Have a Good One reviewed by Rob Stevens

Noelle Filippone (all photos by Elvira Barjau)

In the World Premiere of Have A Good One at Hollywood’s Dorie Theatre, the time is 1999 and the place is the Penderleigh & Ashe store (subbing in for Abercrombie & Fitch) in a Midwest Mall. Perky but bossy department manager Gretchen (Noelle Filippone) is opening the store with the help of floor worker Oscar (Adrian Gamez). Senior Greeter Connor (Tanner Stine) arrives, promptly removes his shirt and starts to ice his nipples which Gretchen does not approve of. New employee Joey (Tom Plumley) arrives and is quickly taken under the opposing wings of both motherly Gretchen and big bro Connor.

Tanner Stine, Tom Plumley

Nothing with much substance happens during the long one-act (less than 90 minutes). Most of the character development and revelations take place in individual monologues between scenes and in the “happily ever after wrap-up” just before the curtain call. Gretchen is driven to be the best and make an impression on corporate while dreaming of being an exec at the Chicago headquarters. Oscar is an over-extended single father, juggling three jobs and dreaming of law school. Connor is a cocky rich boy who plans to use his body to find success as a catalog model and as an actor on The WB (or in porn) like his role model James Van Der Beek. Joey is out in the real world for the first time since chemo for cancer at age 10. His deeply religious parents have kept him sheltered and home schooled. He is tasting freedom—a car, college and a job—as well as discovering his new lean body is erasing his self-conscious chubby past. A tequila shot party after closing one night changes their lives.

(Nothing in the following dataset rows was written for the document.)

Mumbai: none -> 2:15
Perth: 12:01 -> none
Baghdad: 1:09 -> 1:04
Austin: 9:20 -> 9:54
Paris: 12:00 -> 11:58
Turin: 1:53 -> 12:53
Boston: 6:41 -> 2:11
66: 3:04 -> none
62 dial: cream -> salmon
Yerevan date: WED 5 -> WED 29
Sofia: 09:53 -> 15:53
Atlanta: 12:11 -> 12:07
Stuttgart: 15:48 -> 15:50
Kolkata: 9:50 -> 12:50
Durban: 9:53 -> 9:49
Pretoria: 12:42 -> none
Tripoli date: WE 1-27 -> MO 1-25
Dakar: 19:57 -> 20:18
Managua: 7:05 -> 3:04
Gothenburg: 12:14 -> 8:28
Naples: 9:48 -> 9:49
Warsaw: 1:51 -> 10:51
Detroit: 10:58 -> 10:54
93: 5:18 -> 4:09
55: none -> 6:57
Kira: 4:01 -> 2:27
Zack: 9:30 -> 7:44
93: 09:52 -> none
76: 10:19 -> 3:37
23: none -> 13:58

Adrian Gamez, Tom Plumley, Tanner Stine

Co-writers Stan Zimmerman and Christian McLaughlin write zippy dialogue that zips along at a fast pace under Zimmerman’s direction. The young, hip audience at the performance I viewed hooted and laughed at most everything. The cast inhabited their characters well with Plumley being a real joy to watch. His Joey is like a larva emerging from its cocoon and becoming a fierce and confident butterfly in a world of moths.